081: Contract Divergence Resolution, SIGSEGV Delivery, and mremap
Context
After M9.8, the contract test suite reported: 100 PASS | 10 XFAIL | 10 DIVERGE | 1 FAIL
The 10 DIVERGEs and 1 FAIL broke the green suite. Investigation revealed three
classes of issues: a real bug in fd-passing, two signal delivery bugs that
prevented POSIX-compliant SIGSEGV handling, and a missing syscall (mremap)
needed for musl's realloc. All four were fixed this session.

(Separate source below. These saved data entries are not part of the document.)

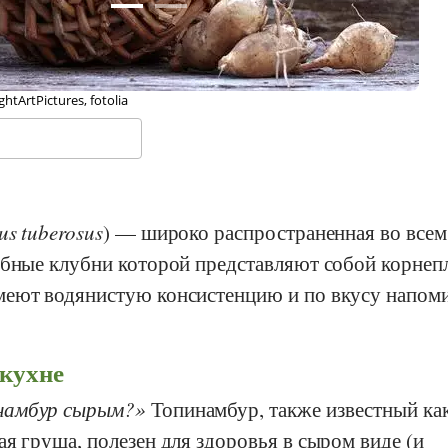
ndil, Wikipedia
us tuberosus
) — широко распространенная во всем
бные клубни которой представляют собой корнеп
меют водянистую консистенцию и по вкусу напом
 кухне
намбур сырым?
Топинамбур, также известный ка
я груша, полезен для здоровья в сыром виде (и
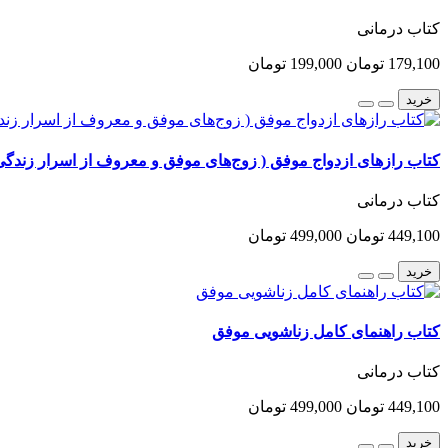
کتاب درمانی
179,100 تومان
199,000 تومان
خرید
کتاب رازهای ازدواج موفق ( زوج‌های موفق و معروف از اسرار زندگی ز
کتاب درمانی
449,100 تومان
499,000 تومان
خرید
کتاب راهنمای کامل زناشویی موفق
کتاب درمانی
449,100 تومان
499,000 تومان
خرید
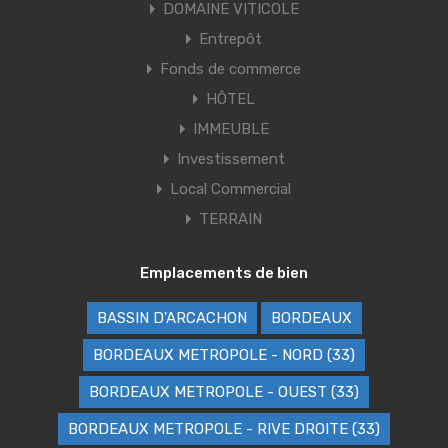
DOMAINE VITICOLE
Entrepôt
Fonds de commerce
HÔTEL
IMMEUBLE
Investissement
Local Commercial
TERRAIN
Emplacements de bien
BASSIN D'ARCACHON
BORDEAUX
BORDEAUX METROPOLE - NORD (33)
BORDEAUX METROPOLE - OUEST (33)
BORDEAUX METROPOLE - RIVE DROITE (33)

Final state: 104 PASS | 8 XFAIL | 6 DIVERGE | 0 FAIL
Fix 1: SCM_RIGHTS fd-passing (sockets.scm_rights_fdpass)
Root cause
recvmsg.rs only tried downcast_ref::<UnixSocket>() to find the inner
UnixStream for ancillary data. But socketpair() stores bare
Arc<UnixStream> objects in the fd table (not UnixSocket wrappers), so the
downcast always failed, inner_stream was None, and the kernel silently
dropped the SCM_RIGHTS cmsg — writing msg_controllen=0 back to userspace.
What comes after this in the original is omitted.